First person is often discouraged in dissertation writing since it can blur objectivity. If the writer has to refer to herself within the writing, some experts, including Dr. Rosemary Talab from Kansas State University, suggest using "the researcher" or "the author."
Avoiding the third person can also lead to confusion, as noted by the American Psychological Association. Referring to authors or the author in a sentence while also using an outside reference can make it unclear which author the writer is discussing. Not using the first person can also lead to anthropomorphism, having an inanimate object or concept, such as a study or experiment, take on human behavior. If a student's work has been composed in a group, the editorial "we" is appropriate.
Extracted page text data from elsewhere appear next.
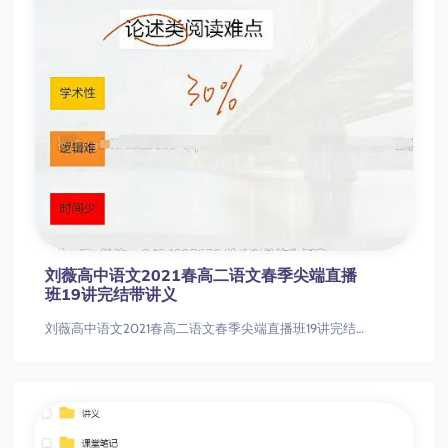
刘薇高中语文2021春高二语文春季尖端直播
班19讲完结带讲义
刘薇高中语文2021春高二语文春季尖端直播班19讲完结带讲义刘薇高中语文2021春高二语文春季尖端直播班19讲完结带讲义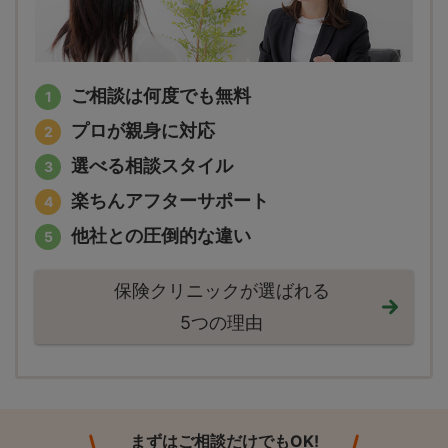
ご相談は何度でも無料
プロが親身に対応
選べる相談スタイル
楽ちんアフターサポート
他社との圧倒的な違い
保険クリニックが選ばれる
5つの理由
まずはご相談だけでもOK!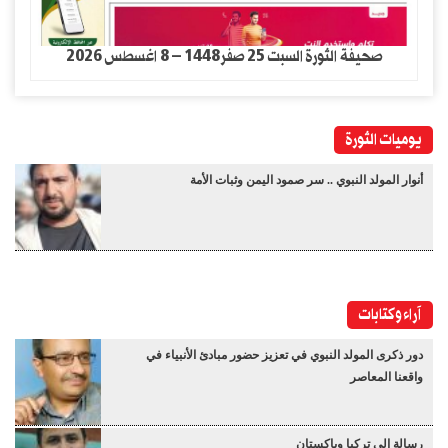
صحيفة الثورة السبت 25 صفر1448 – 8 اغسطس 2026
يوميات الثورة
أنوار المولد النبوي .. سر صمود اليمن وثبات الأمة
آراء وكتابات
دور ذكرى المولد النبوي في تعزيز حضور مبادئ الأنبياء في
واقعنا المعاصر
رسالة إلى تركيا وباكستان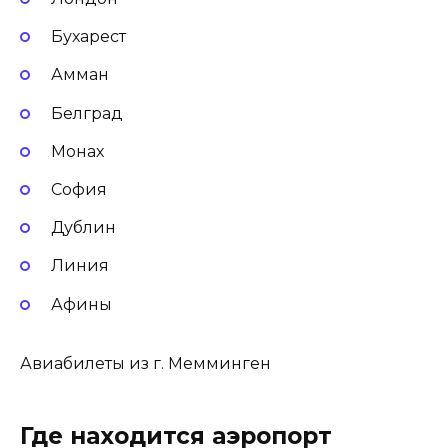
Бухарест
Амман
Белград
Монах
София
Дублин
Линия
Афины
Авиабилеты из г. Мемминген
Где находится аэропорт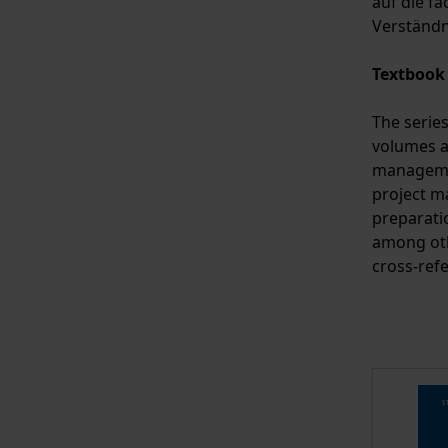
auf die f
Verständn
Textbook 
The series
volumes a
managemen
project m
preparatio
among oth
cross-ref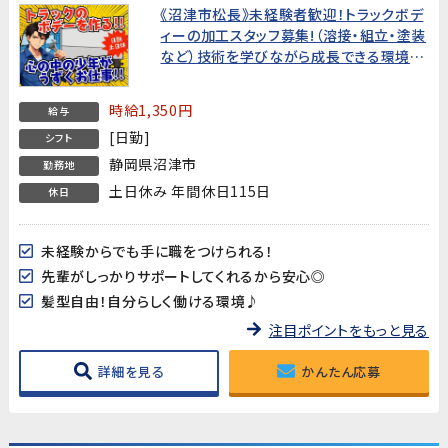
《沼津市松長》未経験者歓迎！トラックボデ
ィーの加工スタッフ募集!（溶接・組立・塗装
など）技術を学びながら成長できる環境で
す【充実の入社特典/手当♪新しいスタート
を応援します!】
時給1,350円
給与
[日勤]
シフト
静岡県沼津市
勤務地
土日休み 年間休日115日
休日
未経験からでも手に職をつけられる！
先輩がしっかりサポートしてくれるから安心◎
髪型自由！自分らしく働ける環境♪
注目ポイントをもっと見る
詳細を見る
かんたん応募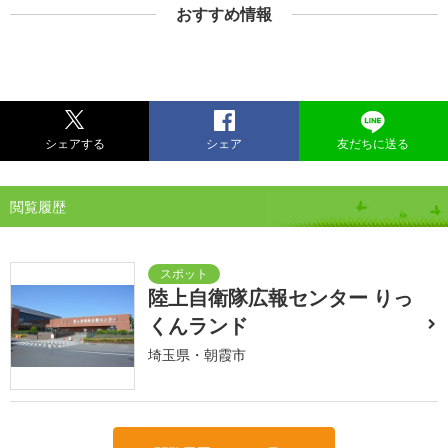
おすすめ情報
シェアする
シェア
友だちに送る
閲覧履歴
陸上自衛隊広報センター りっ
くんランド
埼玉県・朝霞市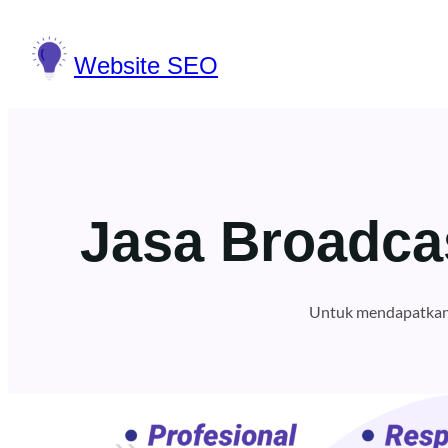
Lewati
ke
Website SEO
konten
Jasa Broadca
Untuk mendapatkan 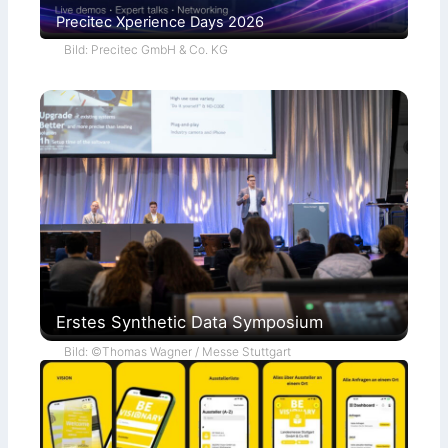
Precitec Xperience Days 2026
Bild: Precitec GmbH & Co. KG
Erstes Synthetic Data Symposium
Bild: ©Thomas Wagner / Messe Stuttgart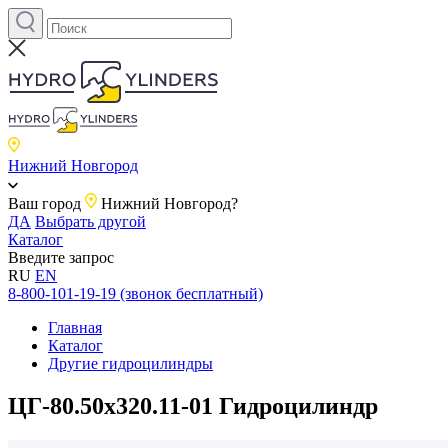
Нижний Новгород
Ваш город
Нижний Новгород?
ДА
Выбрать другой
Каталог
Введите запрос
RU
EN
8-800-101-19-19 (звонок бесплатный)
Главная
Каталог
Другие гидроцилиндры
ЦГ-80.50х320.11-01 Гидроцилиндр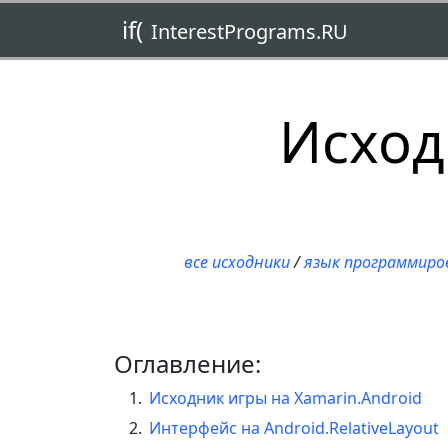
if(
InterestPrograms.RU
Исход
все исходники
/
язык программиро
Оглавление:
Исходник игры на Xamarin.Android
Интерфейс на Android.RelativeLayout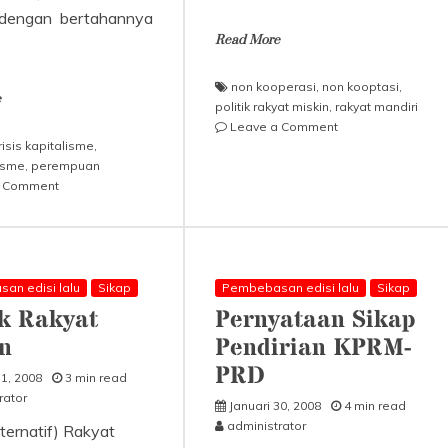
 dengan bertahannya
Read More
non kooperasi
,
non kooptasi
,
e
politik rakyat miskin
,
rakyat mandiri
on
Leave a Comment
risis kapitalisme
,
Program,
isme
,
perempuan
Prinsip
on
a Comment
dan
Neoliberalisme
Metode
dan
Politik
Perang,
Rakyat
Musuh
Miskin
Perempuan
an edisi lalu
Sikap
Pembebasan edisi lalu
Sikap
Sedunia
ik Rakyat
Pernyataan Sikap
n
Pendirian KPRM-
PRD
31, 2008
3 min read
rator
Januari 30, 2008
4 min read
administrator
alternatif) Rakyat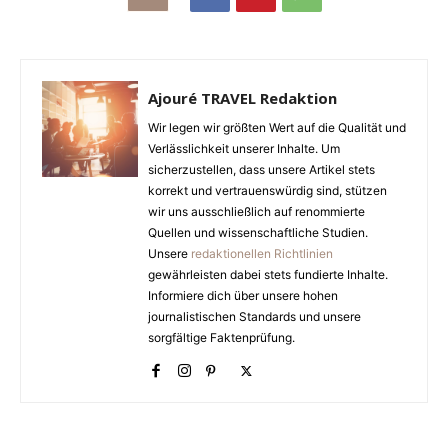
Ajouré TRAVEL Redaktion
Wir legen wir größten Wert auf die Qualität und
Verlässlichkeit unserer Inhalte. Um
sicherzustellen, dass unsere Artikel stets
korrekt und vertrauenswürdig sind, stützen
wir uns ausschließlich auf renommierte
Quellen und wissenschaftliche Studien.
Unsere
redaktionellen Richtlinien
gewährleisten dabei stets fundierte Inhalte.
Informiere dich über unsere hohen
journalistischen Standards und unsere
sorgfältige Faktenprüfung.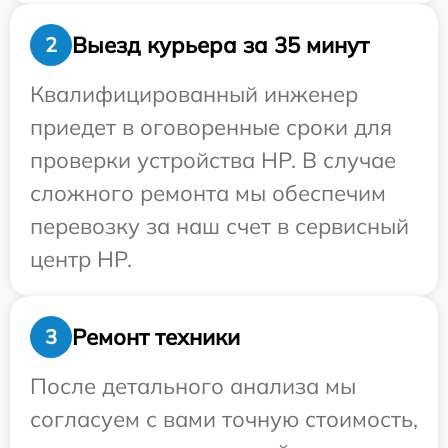
Выезд курьера за 35 минут
2
Квалифицированный инженер
приедет в оговоренные сроки для
проверки устройства HP. В случае
сложного ремонта мы обеспечим
перевозку за наш счет в сервисный
центр HP.
Ремонт техники
3
После детального анализа мы
согласуем с вами точную стоимость,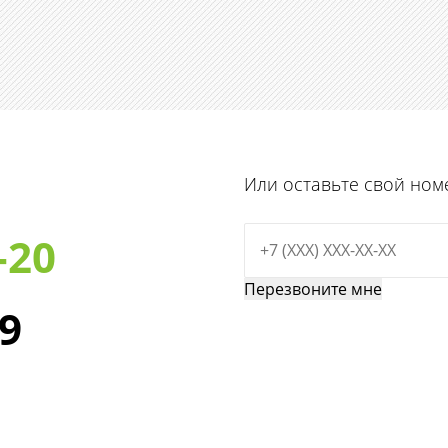
Или оставьте свой ном
-20
29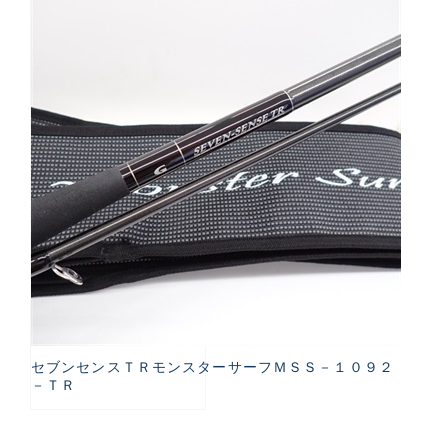
セブンセンスＴＲモンスターサーフＭＳＳ－１０９２
－ＴＲ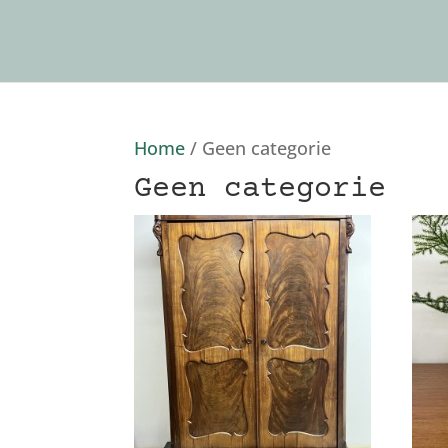
Home
/ Geen categorie
Geen categorie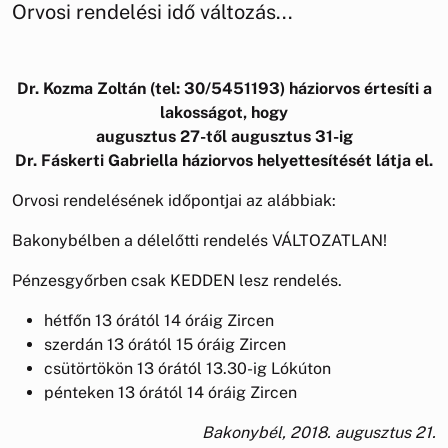
Orvosi rendelési idő változás...
Dr. Kozma Zoltán (tel: 30/5451193) háziorvos értesíti a
lakosságot, hogy
augusztus 27-től augusztus 31-ig
Dr. Fáskerti Gabriella háziorvos helyettesítését látja el.
Orvosi rendelésének időpontjai az alábbiak:
Bakonybélben a délelőtti rendelés VÁLTOZATLAN!
Pénzesgyőrben csak KEDDEN lesz rendelés.
hétfőn 13 órától 14 óráig Zircen
szerdán 13 órától 15 óráig Zircen
csütörtökön 13 órától 13.30-ig Lókúton
pénteken 13 órától 14 óráig Zircen
Bakonybél, 2018. augusztus 21.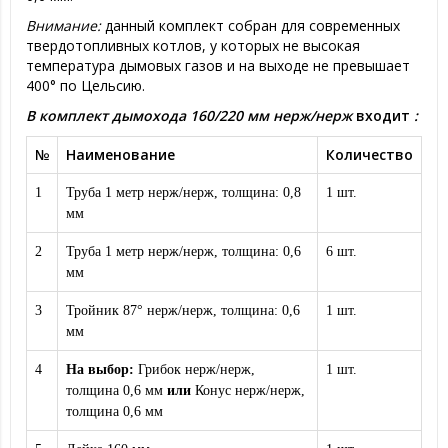
Внимание:
данный комплект собран для современных
твердотопливных котлов, у которых не высокая
температура дымовых газов и на выходе не превышает
400° по Цельсию.
В комплект дымохода 160/220 мм нерж/нерж
входит
:
№
Наименование
Количество
1
Труба 1 метр нерж/нерж, толщина: 0,8
1 шт.
мм
2
Труба 1 метр нерж/нерж, толщина: 0,6
6 шт.
мм
3
Тройник 87° нерж/нерж, толщина: 0,6
1 шт.
мм
4
На выбор:
Грибок нерж/нерж,
1 шт.
толщина 0,6 мм
или
Конус нерж/нерж,
толщина 0,6 мм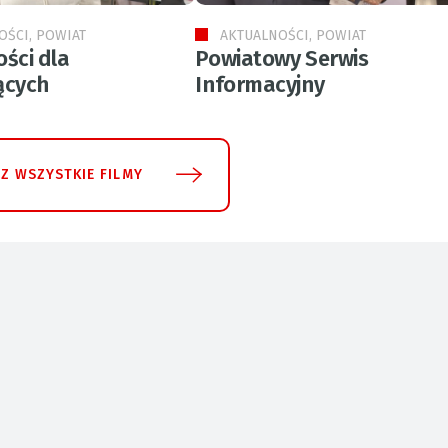
OŚCI, POWIAT
AKTUALNOŚCI, POWIAT
ści dla
Powiatowy Serwis
ących
Informacyjny
Z WSZYSTKIE FILMY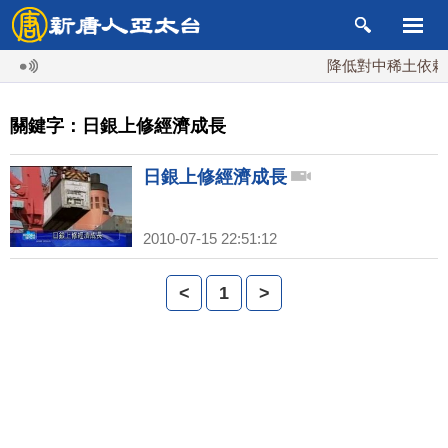
降低對中稀土依賴 
關鍵字：日銀上修經濟成長
日銀上修經濟成長
2010-07-15 22:51:12
<
1
>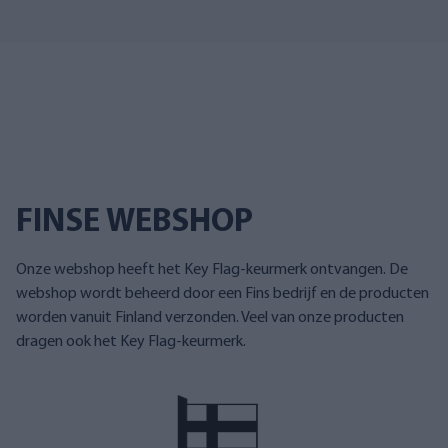
FINSE WEBSHOP
Onze webshop heeft het Key Flag-keurmerk ontvangen. De
webshop wordt beheerd door een Fins bedrijf en de producten
worden vanuit Finland verzonden. Veel van onze producten
dragen ook het Key Flag-keurmerk.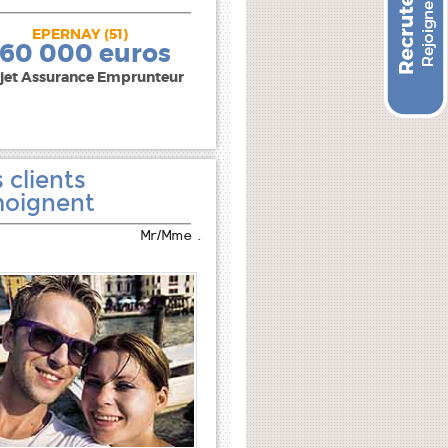
EPERNAY (51)
240 000 euros
160 000 euros
jet Assurance Emprunteur
 clients
oignent
Mr/Mme .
However, if it is an individual work, the author should refrain from using the plural and rely on the singular "I."
When considering point of view for a dissertation, universities, including the University of Maine, commonly instruct students to choose one and use the same perspective throughout the dissertation to avoid confusion and maintain uniformity.
4 Dissertation Committee
The best action is for students to discuss their choice of first person over third person with their committee members and consult their graduate school's guidelines for accepting the dissertation. Doing so will ensure that the proper style is submitted. For example, the University of North Carolina Wilmington suggests that dissertations be written in the third person, but acknowledges that first person could be applicable in certain cases.